Students of the Mobile Clinic at UCLA hit the streets of L.A. to provide services to the homeless.
At UCLA, there’s a unique prescription for giving students real-world experience – and serving the community. The volunteer, student-run Mobile Clinic at UCLA brings medical, law, public health and undergraduate students out of the classroom and onto the streets, where they provide care for those who have nowhere else to turn. The patients, often homeless, sit on folding chairs along the sidewalk as students create a makeshift clinic from a delivery truck.”
“For students, the street clinic offers valuable – if at times chaotic – field experience. “You’re trying to listen to [a patient’s] heart, to their lungs, and there’s street noise, there’s conversations going on,” says Boba Benghaly, a second-year medical student. But the mobile clinic offers more than just free medical care. Patients are given a warm welcome, a hot meal, a physical exam and legal services.

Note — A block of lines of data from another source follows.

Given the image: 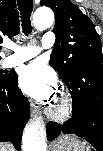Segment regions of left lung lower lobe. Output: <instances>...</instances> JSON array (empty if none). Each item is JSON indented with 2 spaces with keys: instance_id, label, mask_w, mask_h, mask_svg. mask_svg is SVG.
Here are the masks:
<instances>
[{
  "instance_id": "0a47b994",
  "label": "left lung lower lobe",
  "mask_w": 103,
  "mask_h": 151,
  "mask_svg": "<svg viewBox=\"0 0 103 151\" xmlns=\"http://www.w3.org/2000/svg\"><path fill=\"white\" fill-rule=\"evenodd\" d=\"M87 68L92 77L82 78L81 74L65 82L72 97V119L61 128L55 122L47 125V137L51 141L61 131L84 137L97 151H103V60H90Z\"/></svg>"
}]
</instances>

“We’re here where they feel most comfortable,” said Kevin Norris, one of the program’s undergraduate coordinators. “We really treat them as individuals deserving of respect, because so many of the homeless people here in Los Angeles are really just looked down upon and largely ignored by much of the population.”
“The experience also serves as a platform for students to practice bedside manner and grow their compassion, as well as to cultivate a sense of common humanity with those in the unique mix of patients they see.
The Mobile Clinic at UCLA helps about 25 clients per night, in addition to those who may come in for a hygiene kit, which contains small essentials such as shampoo, toothbrushes and socks. Besides streetside service, a primary objective is to connect patients with nearby health centers, including the Step Up on Second mental health facility and Ocean Park Community Center, both in Santa Monica; the Saban Community Clinics, in West Hollywood and Los Angeles; and the Venice Family Clinic. The students even provide bus tokens and taxi vouchers to help patients get there.